*** EXERCISE INPUT Section Begins ***
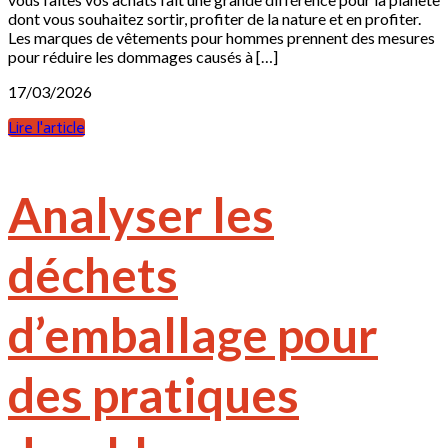
dont vous souhaitez sortir, profiter de la nature et en profiter.
Les marques de vêtements pour hommes prennent des mesures
pour réduire les dommages causés à […]
17/03/2026
Lire l'article
Analyser les
déchets
d’emballage pour
des pratiques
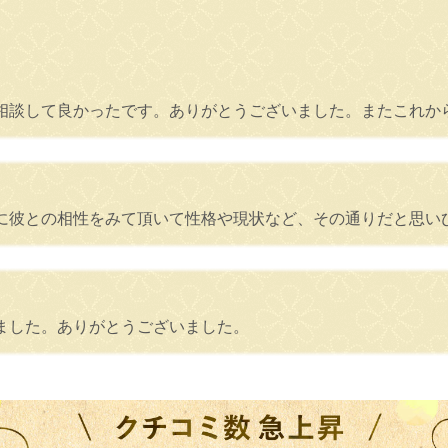
。
相談して良かったです。ありがとうございました。またこれか
に彼との相性をみて頂いて性格や現状など、その通りだと思い
ました。ありがとうございました。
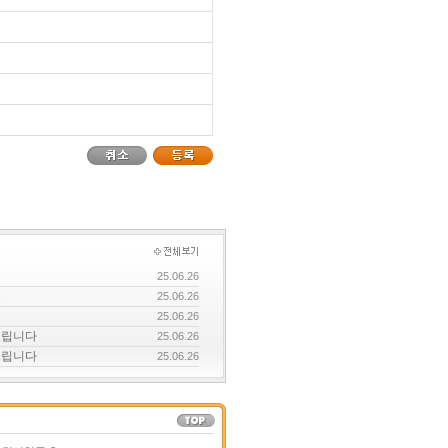
25.06.26
요
25.06.26
25.06.26
드립니다
25.06.26
드립니다
25.06.26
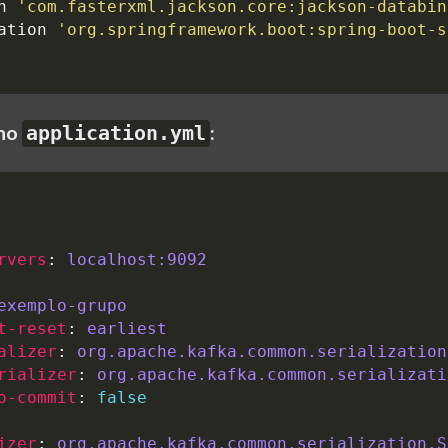
n
'com.fasterxml.jackson.core:jackson-databin
ation
'org.springframework.boot:spring-boot-s
 no
:
application.yml
rvers
:
localhost:9092
exemplo-grupo
t-reset
:
earliest
alizer
:
org.apache.kafka.common.serialization
rializer
:
org.apache.kafka.common.serializati
o-commit
:
false
izer
:
org.apache.kafka.common.serialization.S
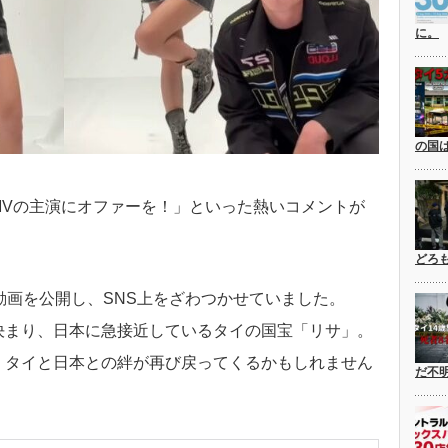
に。
の国
MVの主演にオファーを！」といった熱いコメントが
どろ
動画を公開し、SNS上をざわつかせていました。
決まり、日本に急接近しているタイの国宝「リサ」。
、タイと日本との絆が再び戻ってくるかもしれません
だ不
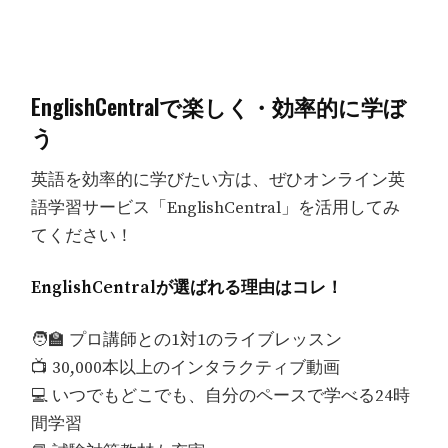
EnglishCentralで楽しく・効率的に学ぼ
う
英語を効率的に学びたい方は、ぜひオンライン英
語学習サービス「EnglishCentral」を活用してみ
てください！
EnglishCentralが選ばれる理由はコレ！
🧑‍🏫 プロ講師との1対1のライブレッスン
📺 30,000本以上のインタラクティブ動画
💻 いつでもどこでも、自分のペースで学べる24時
間学習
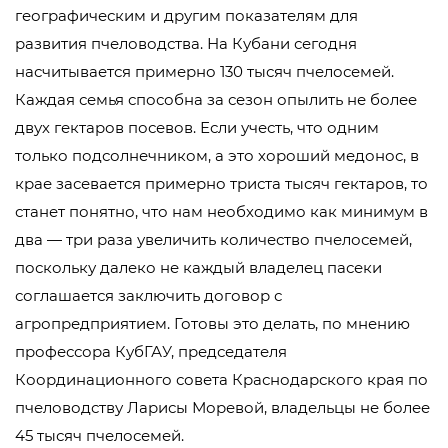
географическим и другим показателям для
развития пчеловодства. На Кубани сегодня
насчитывается примерно 130 тысяч пчелосемей.
Каждая семья способна за сезон опылить не более
двух гектаров посевов. Если учесть, что одним
только подсолнечником, а это хороший медонос, в
крае засевается примерно триста тысяч гектаров, то
станет понятно, что нам необходимо как минимум в
два — три раза увеличить количество пчелосемей,
поскольку далеко не каждый владелец пасеки
соглашается заключить договор с
агропредприятием. Готовы это делать, по мнению
профессора КубГАУ, председателя
Координационного совета Краснодарского края по
пчеловодству Ларисы Моревой, владельцы не более
45 тысяч пчелосемей.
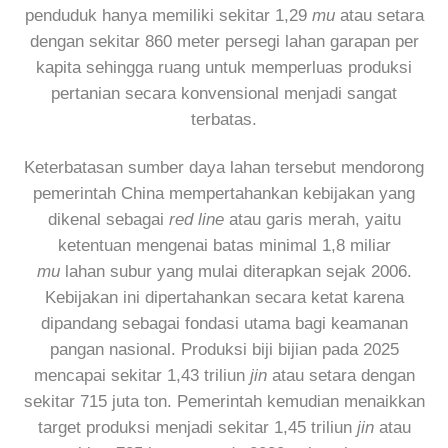
penduduk hanya memiliki sekitar 1,29
mu
atau setara
dengan sekitar 860 meter persegi lahan garapan per
kapita sehingga ruang untuk memperluas produksi
pertanian secara konvensional menjadi sangat
terbatas.
Keterbatasan sumber daya lahan tersebut mendorong
pemerintah China mempertahankan kebijakan yang
dikenal sebagai
red line
atau garis merah, yaitu
ketentuan mengenai batas minimal 1,8 miliar
mu
lahan subur yang mulai diterapkan sejak 2006.
Kebijakan ini dipertahankan secara ketat karena
dipandang sebagai fondasi utama bagi keamanan
pangan nasional. Produksi biji bijian pada 2025
mencapai sekitar 1,43 triliun
jin
atau setara dengan
sekitar 715 juta ton. Pemerintah kemudian menaikkan
target produksi menjadi sekitar 1,45 triliun
jin
atau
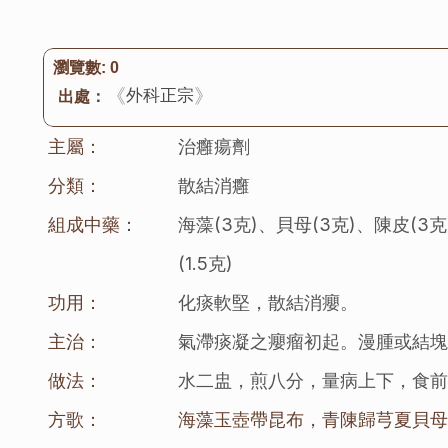
瀏覽數:
0
《
》
外科正宗
出處：
主屬：
治癰瘍劑
分類：
散結消癰
組成中藥：
海藻(3克)、貝母(3克)、陳皮(3克
(1.5克)
功用：
化痰軟堅，散結消癭。
主治：
氣滯痰凝之癭瘤初起。漫腫或結
做法：
水二盅，煎八分，量病上下，食
方歌：
海藻玉壺帶昆布，青陳歸芎夏貝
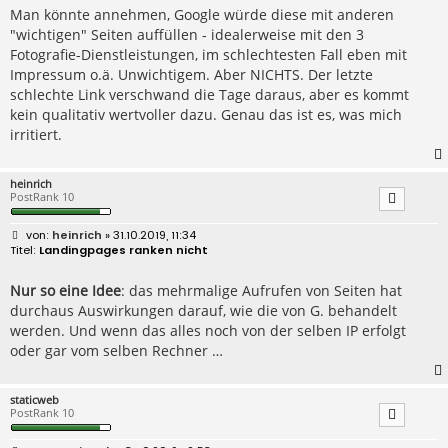
Man könnte annehmen, Google würde diese mit anderen
"wichtigen" Seiten auffüllen - idealerweise mit den 3
Fotografie-Dienstleistungen, im schlechtesten Fall eben mit
Impressum o.ä. Unwichtigem. Aber NICHTS. Der letzte
schlechte Link verschwand die Tage daraus, aber es kommt
kein qualitativ wertvoller dazu. Genau das ist es, was mich
irritiert.
heinrich
PostRank 10
B
heinrich
» 31.10.2019, 11:34
e
Landingpages ranken nicht
i
t
r
Nur so eine Idee
: das mehrmalige Aufrufen von Seiten hat
a
durchaus Auswirkungen darauf, wie die von G. behandelt
g
werden. Und wenn das alles noch von der selben IP erfolgt
oder gar vom selben Rechner …
staticweb
PostRank 10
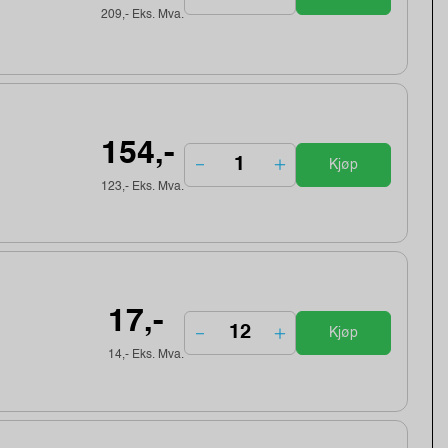
209,- Eks. Mva.
154,-
Kjøp
123,- Eks. Mva.
17,-
Kjøp
14,- Eks. Mva.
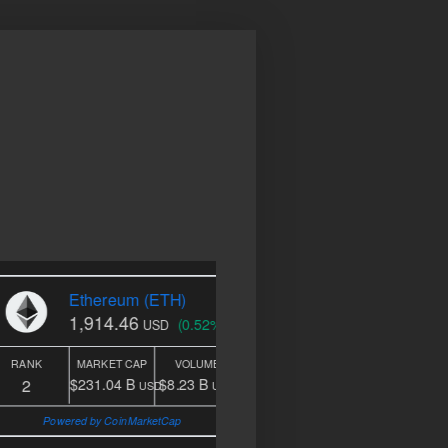
hereum (ETH)
Solana (SOL)
914.46
73.56
(0.52%)
(0.24%)
USD
USD
ARKET CAP
VOLUME
RANK
MARKET CAP
VOLUME
7
31.04 B
$8.23 B
$42.82 B
$1.39 B
USD
USD
USD
U
by CoinMarketCap
Powered by CoinMarketCap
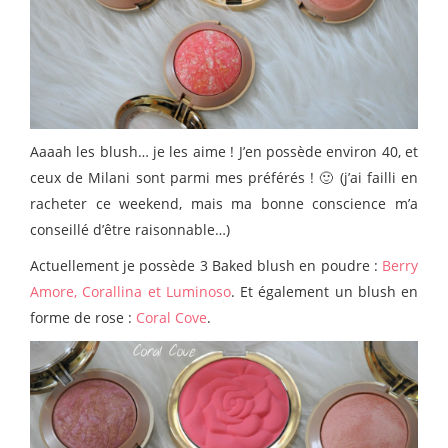
Aaaah les blush… je les aime ! J’en possède environ 40, et
ceux de Milani sont parmi mes préférés ! 🙂 (j’ai failli en
racheter ce weekend, mais ma bonne conscience m’a
conseillé d’être raisonnable…)
Actuellement je possède 3 Baked blush en poudre :
Berry
Amore, Corallina et Luminoso
. Et également un blush en
forme de rose :
Coral Cove
.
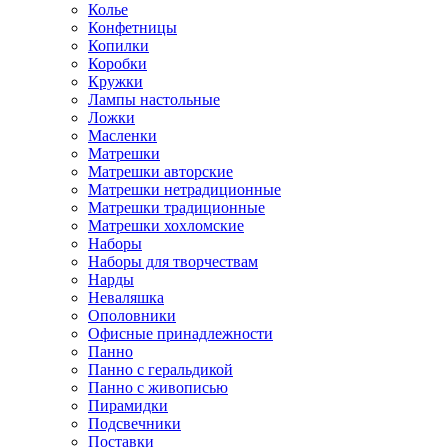
Колье
Конфетницы
Копилки
Коробки
Кружки
Лампы настольные
Ложки
Масленки
Матрешки
Матрешки авторские
Матрешки нетрадиционные
Матрешки традиционные
Матрешки хохломские
Наборы
Наборы для творчествам
Нарды
Неваляшка
Ополовники
Офисные принадлежности
Панно
Панно с геральдикой
Панно с живописью
Пирамидки
Подсвечники
Поставки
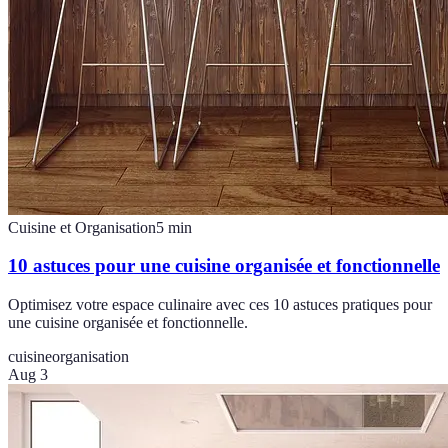
Cuisine et Organisation
5
min
10 astuces pour une cuisine organisée et fonctionnelle
Optimisez votre espace culinaire avec ces 10 astuces pratiques pour
une cuisine organisée et fonctionnelle.
cuisine
organisation
Aug 3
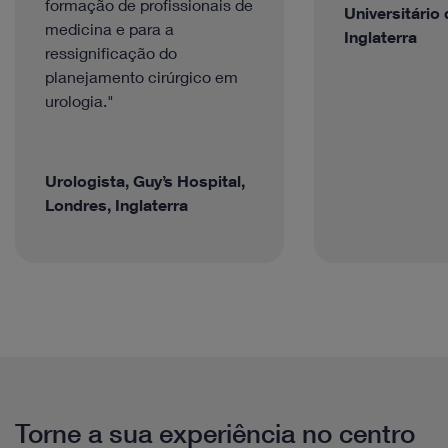
formação de profissionais de
Universitário
medicina e para a
Inglaterra
ressignificação do
planejamento cirúrgico em
urologia."
Urologista, Guy’s Hospital,
Londres, Inglaterra
Torne a sua experiência no centro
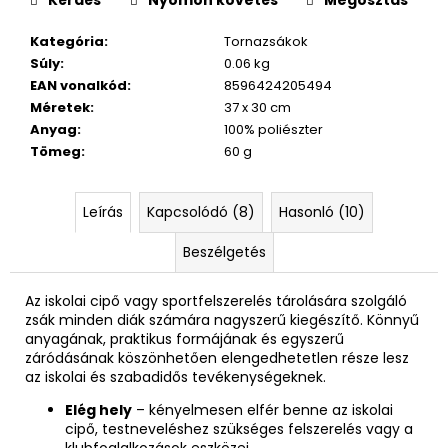
840
Ft
Kategória
:
Tornazsákok
Súly
:
0.06 kg
EAN vonalkód
:
8596424205494
Méretek
:
37 x 30 cm
Anyag
:
100% poliészter
Tömeg
:
60 g
Leírás
Kapcsolódó (8)
Hasonló (10)
Beszélgetés
Az iskolai cipő vagy sportfelszerelés tárolására szolgáló
zsák minden diák számára nagyszerű kiegészítő. Könnyű
anyagának, praktikus formájának és egyszerű
záródásának köszönhetően elengedhetetlen része lesz
az iskolai és szabadidős tevékenységeknek.
Elég hely
– kényelmesen elfér benne az iskolai
cipő, testneveléshez szükséges felszerelés vagy a
klubfoglalkozások eszközei.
*** EXERCISE INPUT Section Ends ***
# PROBLEM DETAILS:
Output all of the entries verbatim, leaving out any images.

# SOLUTION FOR THIS PROBLEM:
dont vous souhaitez sortir, profiter de la nature et en profiter.
Les marques de vêtements pour hommes prennent des mesures
pour réduire les dommages causés à […]
17/03/2026
Lire l'article
Analyser les
déchets
d’emballage pour
des pratiques
。
相談して良かったです。ありがとうございました。またこれか
に彼との相性をみて頂いて性格や現状など、その通りだと思い
ました。ありがとうございました。
25.06.26
요
25.06.26
25.06.26
드립니다
25.06.26
드립니다
25.06.26
n
'com.fasterxml.jackson.core:jackson-databin
ation
'org.springframework.boot:spring-boot-s
 no
:
application.yml
rvers
:
localhost:9092
exemplo-grupo
t-reset
:
earliest
alizer
:
org.apache.kafka.common.serialization
rializer
:
org.apache.kafka.common.serializati
o-commit
:
false
izer
:
org.apache.kafka.common.serialization.S
に。
の国
MVの主演にオファーを！」といった熱いコメントが
どろ
動画を公開し、SNS上をざわつかせていました。
決まり、日本に急接近しているタイの国宝「リサ」。
、タイと日本との絆が再び戻ってくるかもしれません
だ不
EnglishCentralで楽しく・効率的に学ぼ
う
英語を効率的に学びたい方は、ぜひオンライン英
語学習サービス「EnglishCentral」を活用してみ
てください！
EnglishCentralが選ばれる理由はコレ！
🧑‍🏫 プロ講師との1対1のライブレッスン
📺 30,000本以上のインタラクティブ動画
💻 いつでもどこでも、自分のペースで学べる24時
間学習
географическим и другим показателям для
развития пчеловодства. На Кубани сегодня
насчитывается примерно 130 тысяч пчелосемей.
Каждая семья способна за сезон опылить не более
двух гектаров посевов. Если учесть, что одним
только подсолнечником, а это хороший медонос, в
крае засевается примерно триста тысяч гектаров, то
станет понятно, что нам необходимо как минимум в
два — три раза увеличить количество пчелосемей,
поскольку далеко не каждый владелец пасеки
соглашается заключить договор с
агропредприятием. Готовы это делать, по мнению
профессора КубГАУ, председателя
Координационного совета Краснодарского края по
пчеловодству Ларисы Моревой, владельцы не более
45 тысяч пчелосемей.
penduduk hanya memiliki sekitar 1,29
mu
atau setara
dengan sekitar 860 meter persegi lahan garapan per
kapita sehingga ruang untuk memperluas produksi
pertanian secara konvensional menjadi sangat
terbatas.
Keterbatasan sumber daya lahan tersebut mendorong
pemerintah China mempertahankan kebijakan yang
dikenal sebagai
red line
atau garis merah, yaitu
ketentuan mengenai batas minimal 1,8 miliar
mu
lahan subur yang mulai diterapkan sejak 2006.
Kebijakan ini dipertahankan secara ketat karena
dipandang sebagai fondasi utama bagi keamanan
pangan nasional. Produksi biji bijian pada 2025
mencapai sekitar 1,43 triliun
jin
atau setara dengan
sekitar 715 juta ton. Pemerintah kemudian menaikkan
target produksi menjadi sekitar 1,45 triliun
jin
atau
瀏覽數:
0
《
》
外科正宗
出處：
主屬：
治癰瘍劑
分類：
散結消癰
組成中藥：
海藻(3克)、貝母(3克)、陳皮(3克
(1.5克)
功用：
化痰軟堅，散結消癭。
主治：
氣滯痰凝之癭瘤初起。漫腫或結
做法：
水二盅，煎八分，量病上下，食
方歌：
海藻玉壺帶昆布，青陳歸芎夏貝
Man könnte annehmen, Google würde diese mit anderen
"wichtigen" Seiten auffüllen - idealerweise mit den 3
Fotografie-Dienstleistungen, im schlechtesten Fall eben mit
Impressum o.ä. Unwichtigem. Aber NICHTS. Der letzte
schlechte Link verschwand die Tage daraus, aber es kommt
kein qualitativ wertvoller dazu. Genau das ist es, was mich
irritiert.
heinrich
PostRank 10
B
heinrich
» 31.10.2019, 11:34
e
Landingpages ranken nicht
i
t
r
Nur so eine Idee
: das mehrmalige Aufrufen von Seiten hat
a
durchaus Auswirkungen darauf, wie die von G. behandelt
g
werden. Und wenn das alles noch von der selben IP erfolgt
oder gar vom selben Rechner …
staticweb
PostRank 10
209,- Eks. Mva.
154,-
Kjøp
123,- Eks. Mva.
17,-
Kjøp
14,- Eks. Mva.
hereum (ETH)
Solana (SOL)
914.46
73.56
(0.52%)
(0.24%)
USD
USD
ARKET CAP
VOLUME
RANK
MARKET CAP
VOLUME
7
31.04 B
$8.23 B
$42.82 B
$1.39 B
USD
USD
USD
U
by CoinMarketCap
Powered by CoinMarketCap
Aaaah les blush… je les aime ! J’en possède environ 40, et
ceux de Milani sont parmi mes préférés ! 🙂 (j’ai failli en
racheter ce weekend, mais ma bonne conscience m’a
conseillé d’être raisonnable…)
Actuellement je possède 3 Baked blush en poudre :
Berry
Amore, Corallina et Luminoso
. Et également un blush en
forme de rose :
Coral Cove
.
Колье
Конфетницы
Копилки
Коробки
Кружки
Лампы настольные
Ложки
Масленки
Матрешки
Матрешки авторские
Матрешки нетрадиционные
Матрешки традиционные
Матрешки хохломские
Наборы
Наборы для творчествам
Нарды
Неваляшка
Ополовники
Офисные принадлежности
Панно
Панно с геральдикой
Панно с живописью
Пирамидки
Подсвечники
Поставки
Cuisine et Organisation
5
min
10 astuces pour une cuisine organisée et fonctionnelle
Optimisez votre espace culinaire avec ces 10 astuces pratiques pour
une cuisine organisée et fonctionnelle.
cuisine
organisation
Aug 3
formação de profissionais de
Universitário
medicina e para a
Inglaterra
ressignificação do
planejamento cirúrgico em
urologia."
Urologista, Guy’s Hospital,
Londres, Inglaterra
Torne a sua experiência no centro
840
Ft
Kategória
:
Tornazsákok
Súly
:
0.06 kg
EAN vonalkód
:
8596424205494
Méretek
:
37 x 30 cm
Anyag
:
100% poliészter
Tömeg
:
60 g
Leírás
Kapcsolódó (8)
Hasonló (10)
Beszélgetés
Az iskolai cipő vagy sportfelszerelés tárolására szolgáló
zsák minden diák számára nagyszerű kiegészítő. Könnyű
anyagának, praktikus formájának és egyszerű
záródásának köszönhetően elengedhetetlen része lesz
az iskolai és szabadidős tevékenységeknek.
Elég hely
– kényelmesen elfér benne az iskolai
cipő, testneveléshez szükséges felszerelés vagy a
klubfoglalkozások eszközei.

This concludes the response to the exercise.